Saturday, 9 September 2006

Orthodox Monasticism 5 — Syrian Monasticism

We would like to say a few words about Syrian monasticism. The best source on Syrian monasticism is a work by the Bishop of Cyrrh, Theodoret. This work is made up of the Lives of a number of Syrian monastic saints, including St Symeon Stylites, whom Theodoret knew personally. What comes through in these lives is the severity of Syrian asceticism. For example, it was common for these ascetical monks to live completely enclosed or to live completely restricted to the environs of a house without a roof (winter and summer, without protection from the elements). One can understand what is involved from the Life of St Symeon Stylites, who invented the practice of living on top of a pillar. (Incidentally St Symeon really did exist and really did have his name go out through the Roman Empire: the location of the ruins of his pillar complex is well known.)

Another aspect of Syrian monasticism is that Syrian ascetics did not work. Rather they concentrated on their religious duties. This aspect of Syrian monasticism continues up to St Isaac the Syrian, and can even be found in St John of Damascus’ Life of Barlaam and Ioasaph. In this, Syrian monasticism was quite different from Egyptian monasticism, and the Egyptian monks did not accept the Syrian point of view on the matter, as is attested in the Sayings of the Desert Fathers. The Egyptian attitude to work is the one which prevailed in the ascetical tradition of the Orthodox Church, up to and including Mt Athos today.

Since in Syria there was a strong presence of Manichaeans, and since the more advanced Manichaean ascetics also did not work, we wonder whether the Syrian attitude towards manual labour by the ascetic does not reflect an attitude that was ‘in the air’ because of the presence of the Manichaeans.
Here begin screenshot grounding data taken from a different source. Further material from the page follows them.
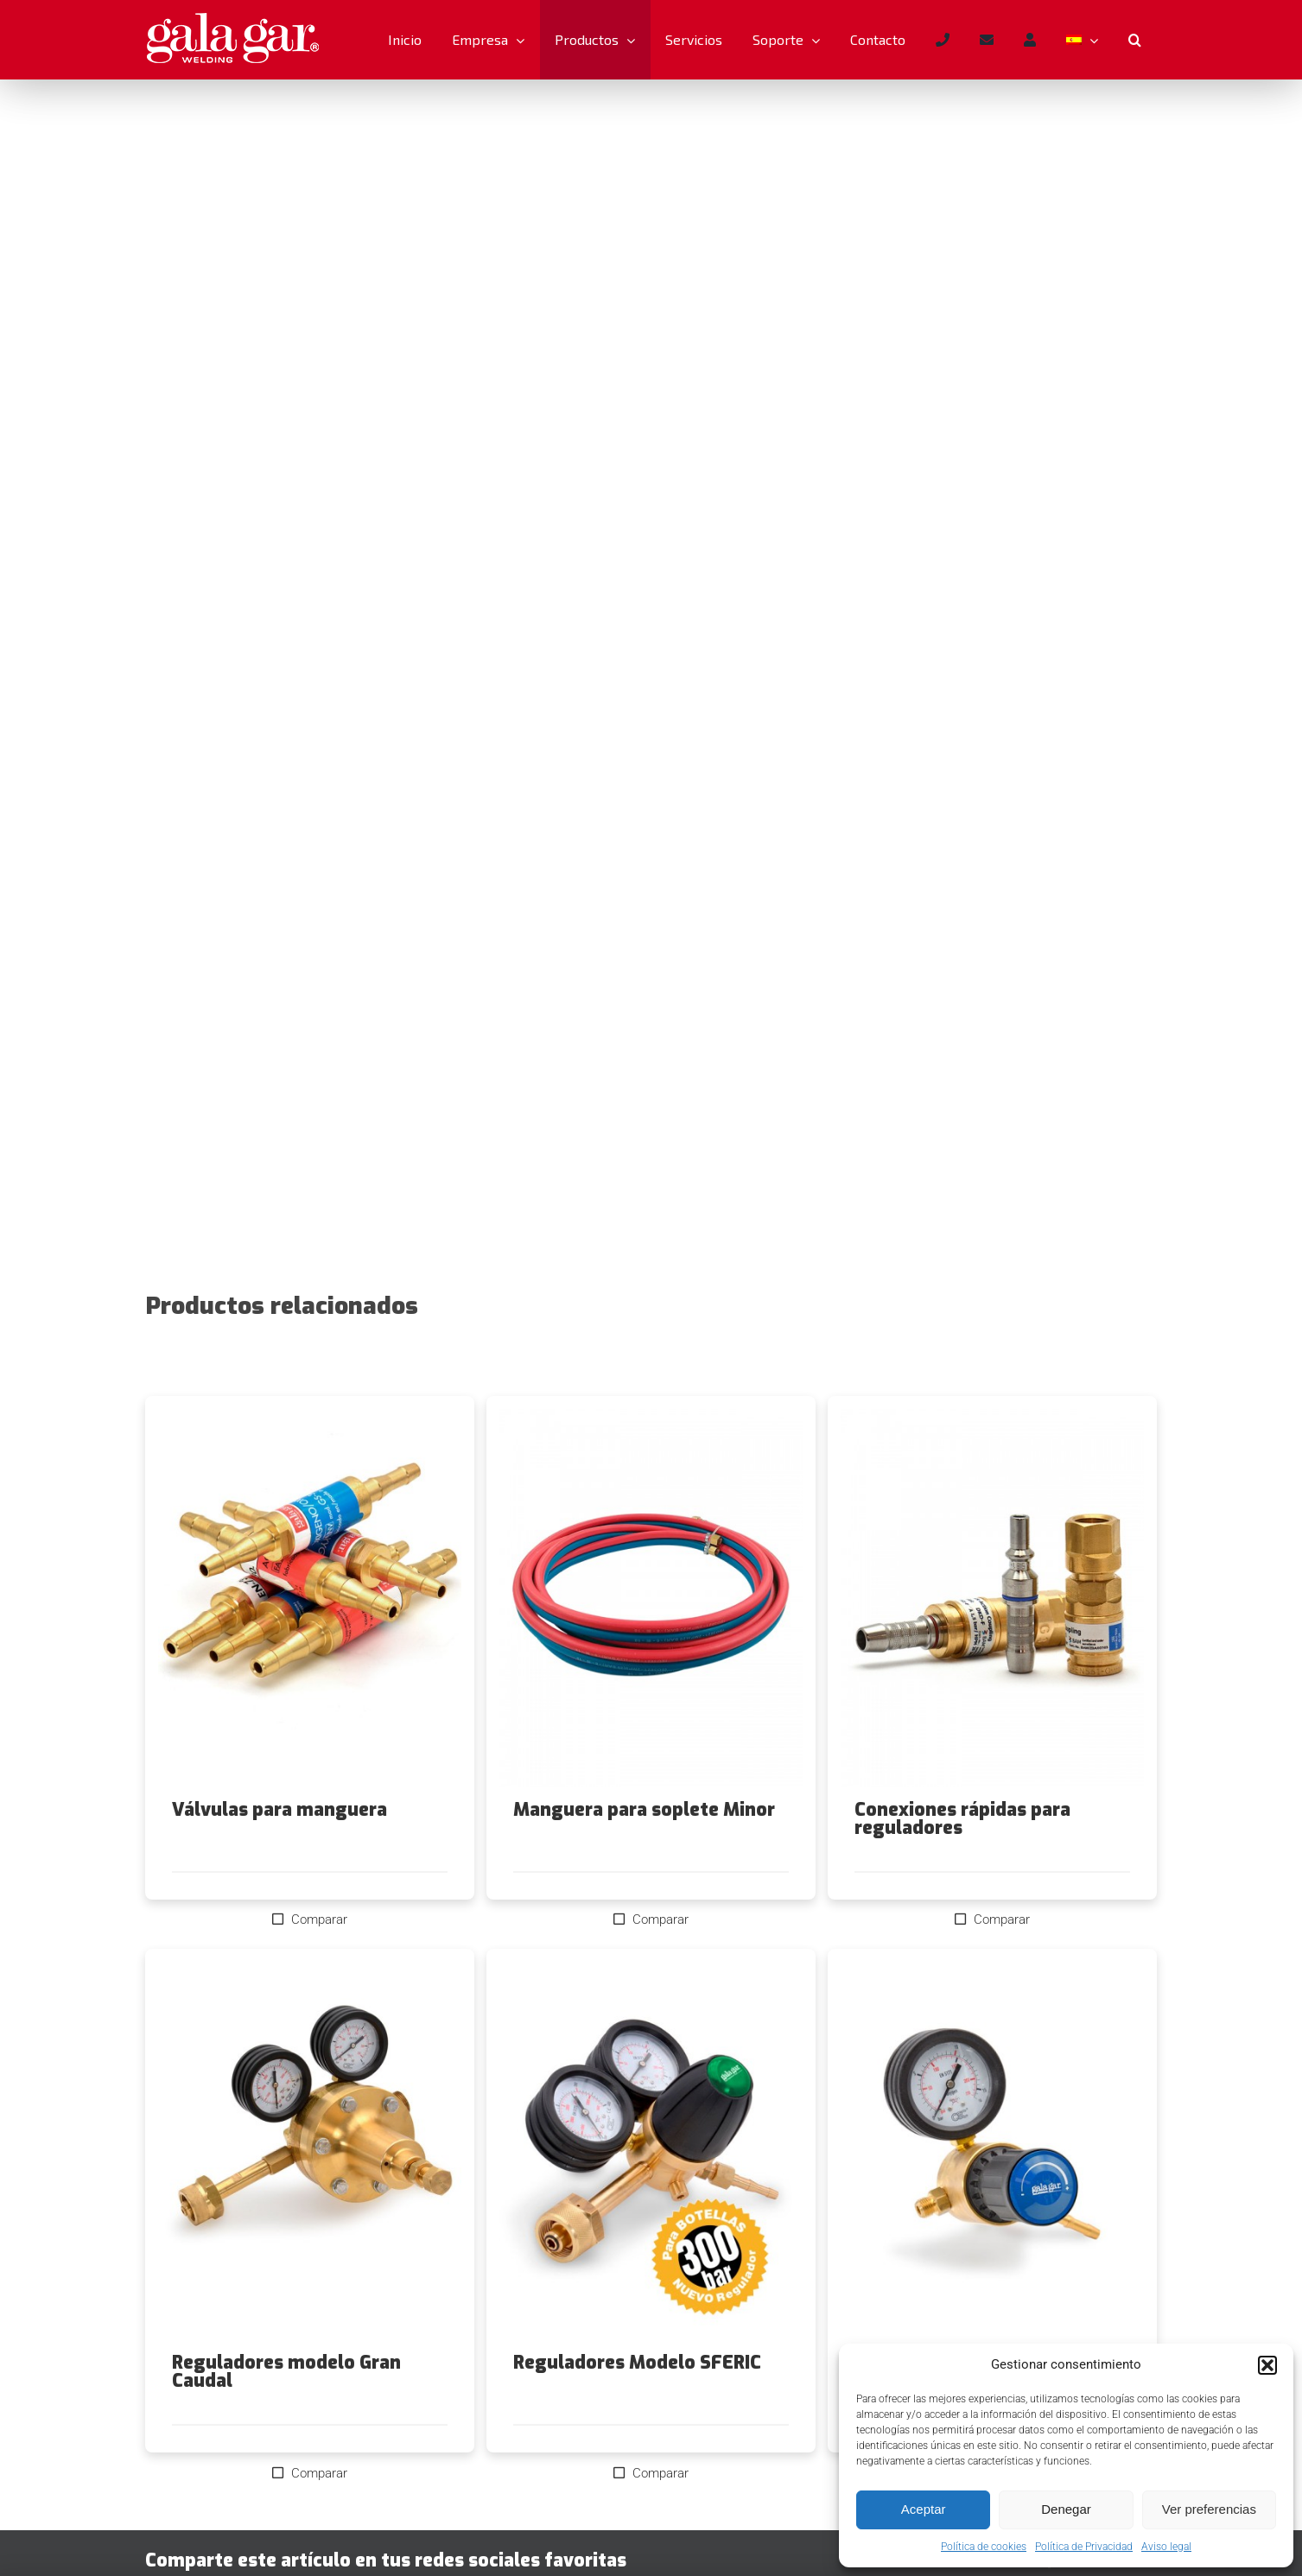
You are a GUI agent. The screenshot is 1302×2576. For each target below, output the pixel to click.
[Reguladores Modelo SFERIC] (651, 2151)
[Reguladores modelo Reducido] (992, 2151)
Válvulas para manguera (279, 1810)
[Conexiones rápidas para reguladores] (992, 1598)
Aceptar (923, 2509)
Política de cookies (983, 2547)
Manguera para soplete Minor (644, 1810)
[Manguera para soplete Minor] (651, 1598)
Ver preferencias (1209, 2509)
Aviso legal (1166, 2547)
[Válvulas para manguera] (309, 1598)
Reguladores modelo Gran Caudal (286, 2372)
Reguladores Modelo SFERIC (637, 2363)
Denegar (1066, 2509)
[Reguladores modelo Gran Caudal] (309, 2151)
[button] (1267, 2365)
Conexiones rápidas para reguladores (962, 1819)
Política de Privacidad (1084, 2547)
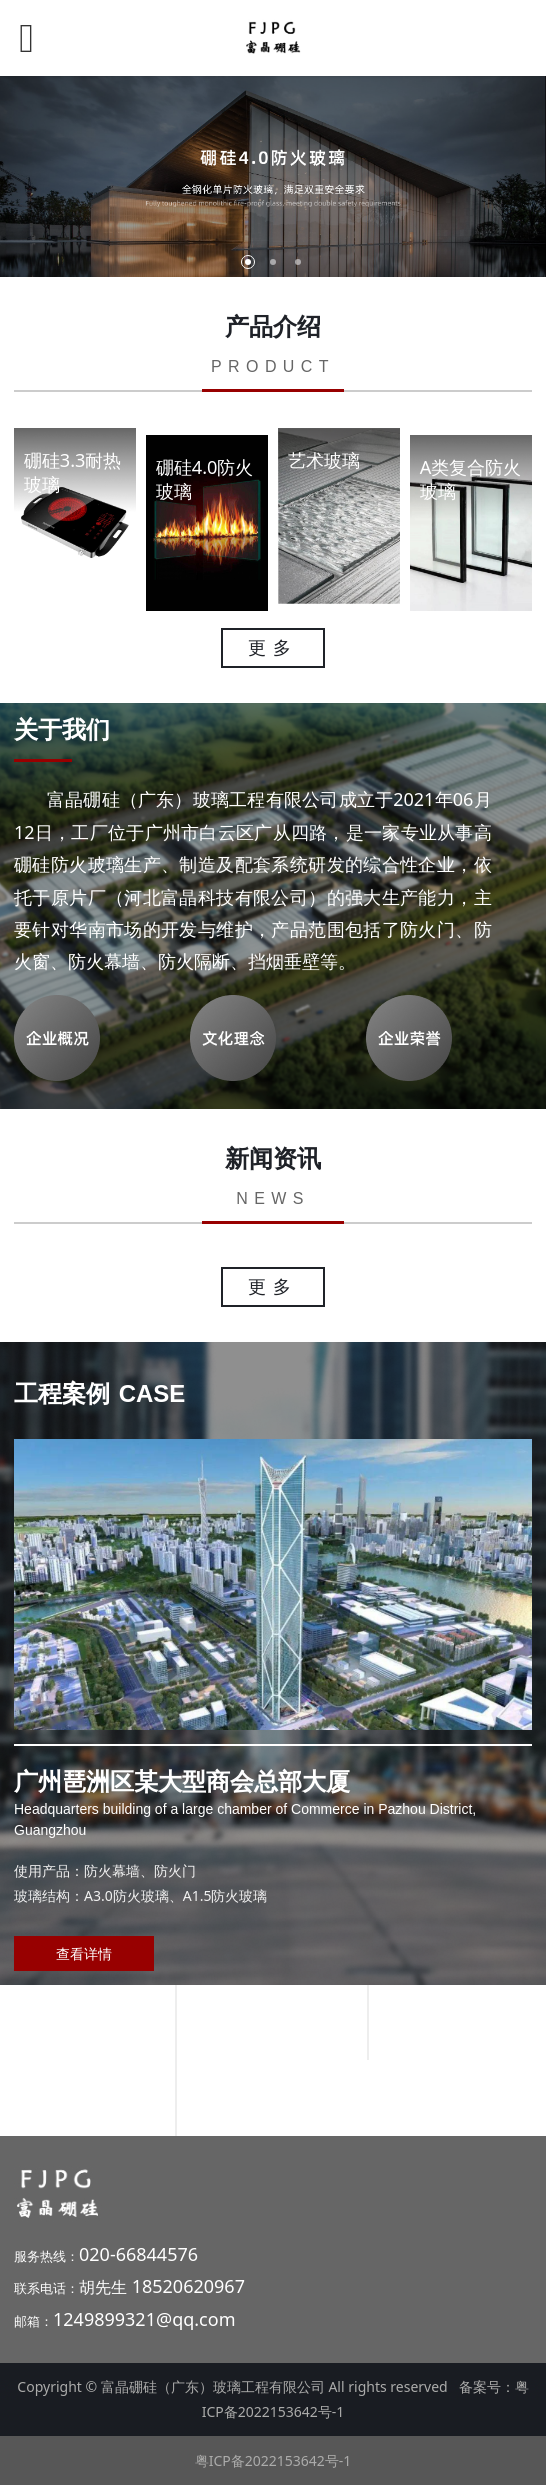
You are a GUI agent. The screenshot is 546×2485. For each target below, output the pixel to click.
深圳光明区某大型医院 (273, 2097)
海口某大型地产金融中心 (272, 2022)
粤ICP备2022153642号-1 (273, 2460)
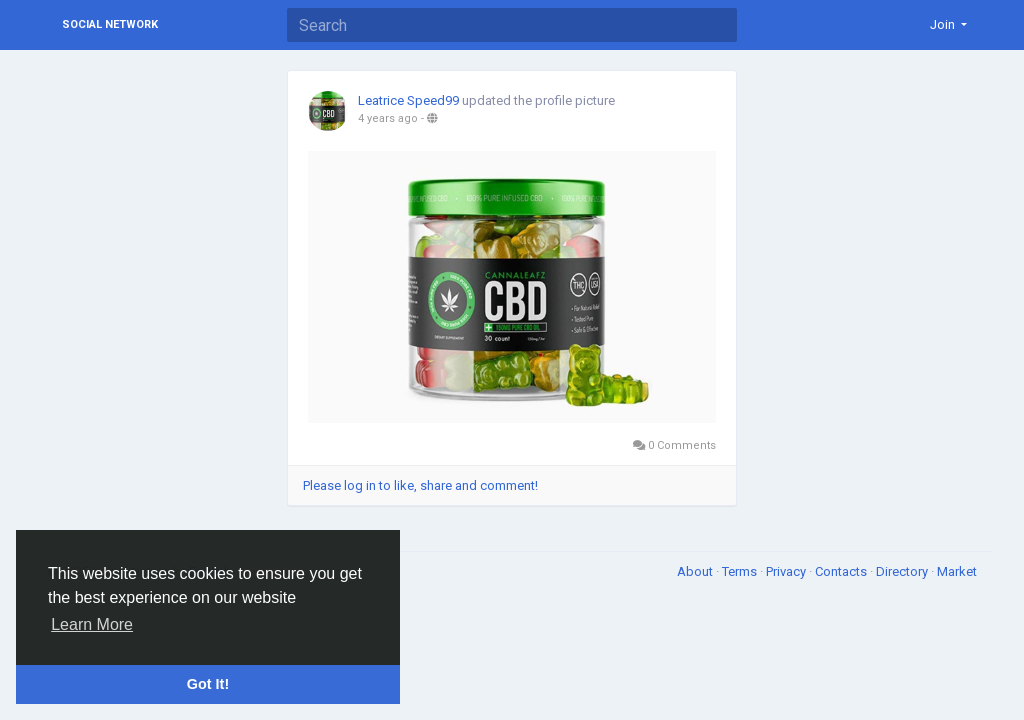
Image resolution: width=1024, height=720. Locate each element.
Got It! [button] (208, 684)
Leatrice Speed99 (408, 100)
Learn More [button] (92, 624)
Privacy (787, 571)
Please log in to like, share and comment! (420, 485)
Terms (741, 571)
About (696, 571)
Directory (903, 571)
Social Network (110, 24)
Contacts (842, 571)
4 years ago (388, 118)
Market (957, 571)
This is not to question unnecessarily the Syrians’ Orthodoxy: such an influence would not automatically mean that the Syrian ascetics were heterodox.

In general, in the history of Orthodox asceticism, whenever we encounter ascetics living on pillars, and other such severe forms of asceticism that were originally encountered in Syria, we can assume that there is a Syrian influence. That is why these things are so sporadic in the Lives of the ascetical saints of the Byzantine Empire: it was an essentially foreign practice that was being adopted by the saint in question. That is also why these things were somewhat more common in Asia Minor: there was more of a Syrian influence there, in our opinion.

The case is somewhat different of St Ephraim the Syrian, interlocutor of St Basil the Great, lyrical poet of Eros towards Christ and a profoundly humble man. His way of life seems somewhat more moderate than what we encounter in the saints described by Theodoret, and he is distinguished by the quality of his writings: the other Syrian ascetical saints did not occupy themselves with letters.

The case of Cappadocia is important; we will discuss it after we discuss early Egyptian coenobitic monasticism.